Michael Flower authored this post.
Introduction
Vertica has a highly extensible UDx framework, which allows external user-defined functions, parsers and data loaders to be installed onto the Vertica server. This means that a routine written in C++, R, Java or Python can be run in-database as a Vertica SQL function.
This blog is based on the existing documentation and examples, which are provided from the Vertica documentation and onGitHub.
• The Java UDX features are documented in the “Extending Vertica” Guide –
https://my.vertica.com/docs/latest/HTML/index.htm#Authoring/ExtendingVertica/ExtendingVertica.htm
• Examples are available at
https://github.com/vertica/UDx-Examples
• More information about those examples is available also in the Extending Vertica Guide –
https://my.vertica.com/docs/latest/HTML/index.htm#Authoring/ExtendingVertica/UDx/UDxExampleCodeGitHub.htm
The purpose of this document is to tie together these available sources.
The document was tested against the latest available version of Vertica (version v9.1.0-1 at the time of writing), running on CentOS 7.4.1708.
Step 1. Download and Install Vertica
If you are unfamiliar with Vertica, or you don’t have the physical hardware on which to run Vertica, test it for free by downloading Community Edition onto a prebuilt Virtual Machine –
https://my.vertica.com/download/vertica/community-edition/

The page contains 2 relevant sections:
–
Download – download the virtual machine of your choice. This guide was written using the “VMWare VMX file format” download.
–
Resources – Follow the instructions contained in the resource links to complete the installation process.
This guide was developed using the Vertica Community Edition 9.1.0 which is preinstalled on the Virtual Machine (vertica_community_edition-9.1.0-0_vmx.zip). In order to use the VM, you will also need to have a suitable VM player (eg
https://www.vmware.com/go/downloadplayer )
Step 2. Start the Virtual Machine
The CE VM contains a preinstalled version of Vertica.
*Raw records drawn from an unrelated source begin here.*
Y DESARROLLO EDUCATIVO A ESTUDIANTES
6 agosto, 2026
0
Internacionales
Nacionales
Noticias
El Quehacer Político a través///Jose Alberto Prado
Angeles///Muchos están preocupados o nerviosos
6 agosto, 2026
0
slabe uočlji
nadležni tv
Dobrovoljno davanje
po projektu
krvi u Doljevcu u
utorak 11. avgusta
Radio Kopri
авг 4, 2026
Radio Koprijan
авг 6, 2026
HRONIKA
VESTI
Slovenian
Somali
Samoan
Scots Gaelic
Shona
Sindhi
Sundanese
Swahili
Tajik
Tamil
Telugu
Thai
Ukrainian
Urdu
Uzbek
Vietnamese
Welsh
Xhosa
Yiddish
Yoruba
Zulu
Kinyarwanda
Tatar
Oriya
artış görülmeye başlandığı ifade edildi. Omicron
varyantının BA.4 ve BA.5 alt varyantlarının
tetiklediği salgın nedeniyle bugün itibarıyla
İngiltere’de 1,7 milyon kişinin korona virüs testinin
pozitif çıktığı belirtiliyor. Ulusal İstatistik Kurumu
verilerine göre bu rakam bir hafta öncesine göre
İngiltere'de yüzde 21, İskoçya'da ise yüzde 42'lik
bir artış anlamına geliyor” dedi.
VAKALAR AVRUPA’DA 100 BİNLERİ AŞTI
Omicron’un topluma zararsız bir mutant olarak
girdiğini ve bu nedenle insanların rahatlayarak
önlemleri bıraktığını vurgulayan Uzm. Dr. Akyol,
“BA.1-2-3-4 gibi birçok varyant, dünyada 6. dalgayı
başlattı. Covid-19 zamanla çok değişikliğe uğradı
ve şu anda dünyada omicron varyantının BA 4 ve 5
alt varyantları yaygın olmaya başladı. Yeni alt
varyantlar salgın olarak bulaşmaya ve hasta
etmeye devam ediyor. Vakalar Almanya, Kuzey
It already has a running database, called “Vmart”. If you are prompted for a password, it is
password
Start the Virtual Machine.
You will have 2 available logins:
• root – this user will be used for system administration. Apart from step 3, this account will not be used.
• dbadmin – This user is responsible for the Vertica administration. It is the main user account we will use herein.
Step 3. Install the Java Development Kit
The JDK needs to be installed on the Vertica server machine in order to compile the provided Java functions.
Login as the root user and install the Java Development Kit.
On Centos / Redhat, run
yum install java-devel
Step 4. Download the Java UDX Examples from GitHub
Download the UDX zip from GitHub-
https://github.com/vertica/UDx-Examples

Login as user
dbadmin
Transfer the downloaded files onto your Vertica server.
Copy the zipfile “UDx-Examples-master.zip” to the Vertica server machine.
Open a Terminal command prompt and unzip the file.
unzip UDx-Examples-master.zip
snip

Go to the Java folder
cd /home/dbadmin/UDx-Examples-master/Java-and-C++
Step 5. Link Vertica to the Java executable area
Login as user
dbadmin
Define the Vertica JavaBinaryForUDx config parameter
eg Find where is the java executable
whereis java

Make a note of the result. In this case it is /usr/bin/java
Run the Vertica SQL command to change the setting
vsql -w password -c "ALTER DATABASE VMart SET JavaBinaryForUDx = '/usr/bin/java';"
Step 6. Edit the makefile to link to the Java Executable area
Login as user
dbadmin
Edit the makefile and change the setting for the JAVA_HOME variable.
eg
whereis java

Make a note of the result. In this case it is “/usr/bin/java”. The root directory will be “/usr”
vi makefile
Change the value of JAVA_HOME:
replace
JAVA_HOME ?= $(SOURCE)/../third-party/jdk/jdk1.6.0_45
with
JAVA_HOME ?= /usr
Save the file and exit the file editor.
Step 7. Compile the Java code samples and create associated Vertica User Defined Functions
Login as user
dbadmin
In order to compile the Java functions, run the “make” command with the relevant parameter.
make JavaFunctions
snip
Step 8. Test the Java User Defined Functions
Login as user
dbadmin
Run the Java UDX functions by executing the provided script. The script will:
• Create the necessary tables.
• Populate the tables with sample data.
• Run the example functions.
• Perform necessary housekeeping.
vsql –w password -f JavaFunctions.sql
snip
Step 9. Test the Java User Defined Parser and Filter Functions
Java functions can be embedded into Vertica’s SQL COPY command, which means that user defined transformations can be included during the data load process.
To run the provided examples, login as user
dbadmin
Run the provided script
vsql –w password -f JavaUDLFunctions.sql

Be patient. One of the steps generates a 10m row data set which takes most of the time. The next step loads the dataset into Vertica, which takes only a little time!